Donald Trump prendra ses fonctions le 20 janvier. Lors de son premier mandat, de 2017 à 2021, il avait tenté de retirer les troupes américaines de Syrie, avant d'y renoncer sous la pression internationale. «Il reste à voir si, au cours de son second mandat, il retirera tout ou partie de ces forces», dit Brian Finucane, de l'International Crisis Group. Pour Steven Cook, du Council on Foreign Relations, les États-Unis se doivent de répondre aux préoccupations réelles concernant l'EI, mais «pour ce qui est de s'impliquer dans l'organisation de la politique de la Syrie, je pense qu'il n'y a rien de bon à en tirer».
Les risques d'un désengagement total
John Turner, professeur d'histoire au Colby College, estime cependant que «si les États-Unis restent à l'écart et ne défendent pas leurs intérêts (...), nous courons le risque de reproduire ce qui s'est passé lors de la chute du régime communiste en Afghanistan au début des années 1990», avec l'arrivée au pouvoir des talibans qui ont ensuite servi de refuge à Al-Qaïda. «Une issue similaire en Syrie, bien plus importante sur le plan stratégique, serait désastreuse pour nos intérêts à long terme», souligne-t-il.
Marge de manœuvre limitée pour les États-Unis
Reste que la marge de manœuvre des États-Unis semble limitée, au-delà «d'exprimer leur intérêt pour aider à peser sur le cours des évènements», juge Colin Clarke, directeur de recherche au Soufan Group.

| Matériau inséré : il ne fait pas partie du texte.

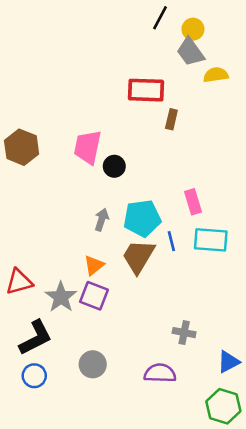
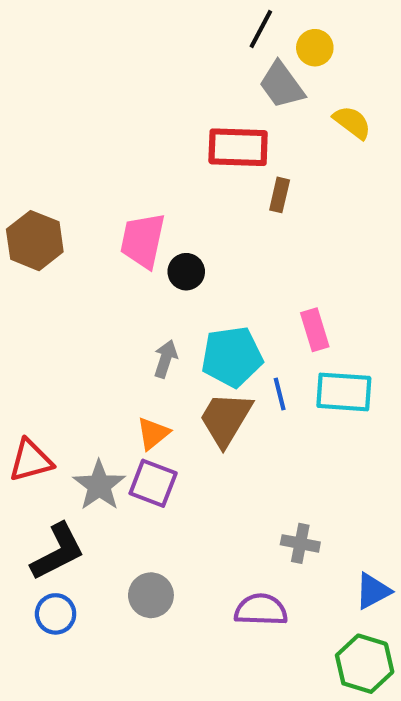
gray trapezoid: (190, 52) -> (282, 85), moved
yellow semicircle: (216, 75) -> (352, 122), turned 45

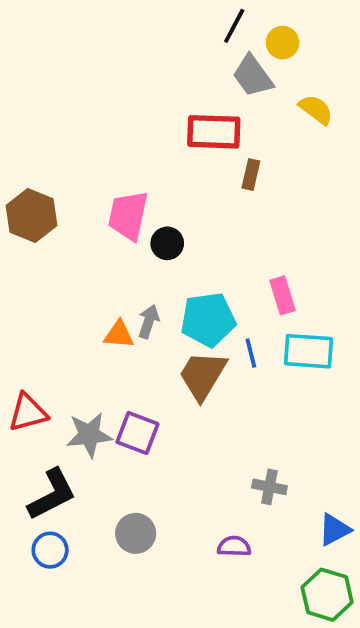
orange triangle: (153, 433) -> (119, 334), moved, turned 44
gray star: (99, 485) -> (89, 435), turned 30
purple semicircle: (261, 610) -> (234, 546), size x0.7

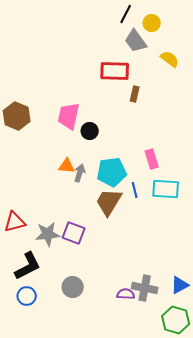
orange triangle: (119, 334) -> (67, 166), moved
gray cross: (269, 487) -> (145, 288), moved, size x1.4

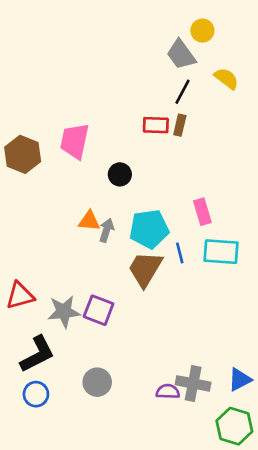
black line: (126, 14) -> (182, 92), moved
red rectangle: (115, 71) -> (156, 125), moved, size x0.7
pink trapezoid: (69, 116) -> (75, 141), moved

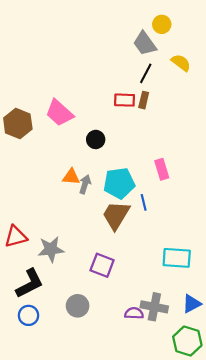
pink trapezoid: (75, 141) -> (59, 113), turned -60
cyan rectangle: (221, 252) -> (177, 258), moved
purple square: (99, 310) -> (102, 265), moved

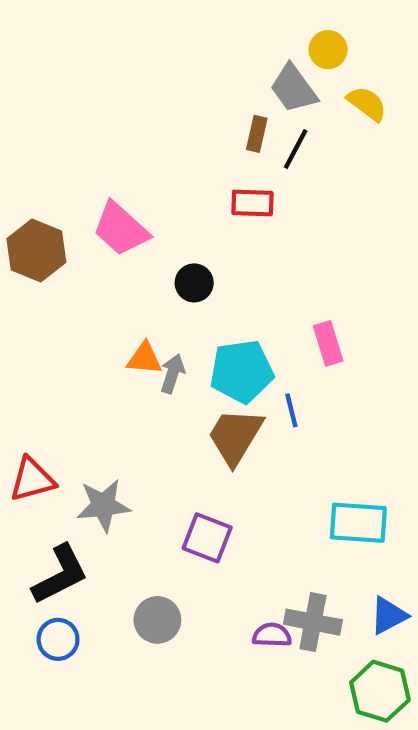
yellow semicircle: (181, 63) -> (367, 104), moved
brown rectangle: (144, 100) -> (257, 134), moved

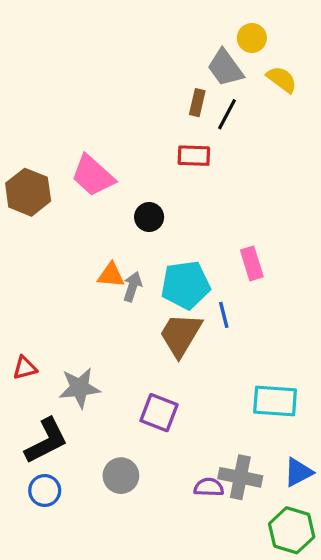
red triangle: (32, 479) -> (25, 368), size x0.7

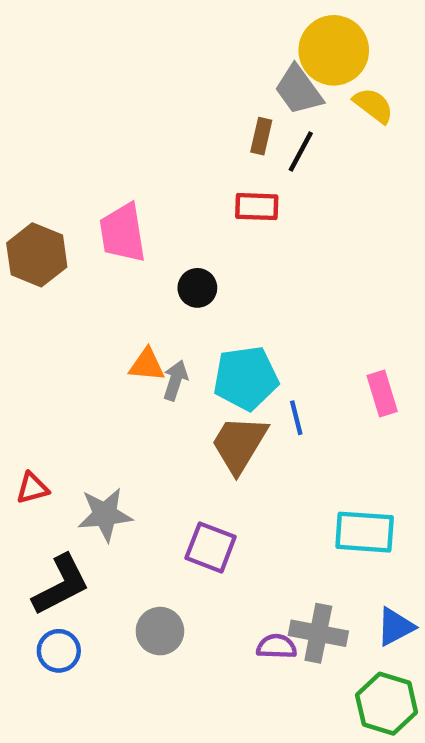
yellow circle: (252, 38) -> (334, 50), size x1.8
pink trapezoid: (93, 176) -> (123, 233), turned 39
pink rectangle: (252, 263) -> (382, 393), moved

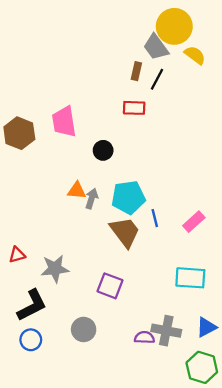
pink rectangle: (382, 393) -> (194, 222), moved, turned 65
brown trapezoid: (239, 444) -> (125, 232), turned 112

Mais il pense que «l'administration Trump doit arriver dès le premier jour avec une politique syrienne cohérente et commencer à travailler avec les autres acteurs sur place, les Turcs principalement».
Relations avec le HTS
Quant aux relations avec le HTS, Robert Ford, le dernier ambassadeur américain en Syrie, fait valoir que le groupe s'est modéré et que les déclarations du chef des rebelles syriens, Abou Mohammad al-Jolani, vont dans le bon sens. «Je ne dis pas qu'il faut faire confiance à Jolani. Il est manifestement autoritaire. C'est manifestement un islamiste qui ne croit pas que les chrétiens ont le même droit au pouvoir que les musulmans. Mais je suis sûr que je veux le tester sur certaines de ces choses», dit-il.
Les États-Unis devraient selon lui encourager le HTS ainsi que d'autres acteurs syriens à tendre la main et à rassurer les diverses communautés du pays, notamment les chrétiens, les Kurdes et les Alaouites, dont est issu Bachar al-Assad. Au-delà, Washington devrait se mettre en retrait et laisser les Syriens régler leur avenir, dit-il.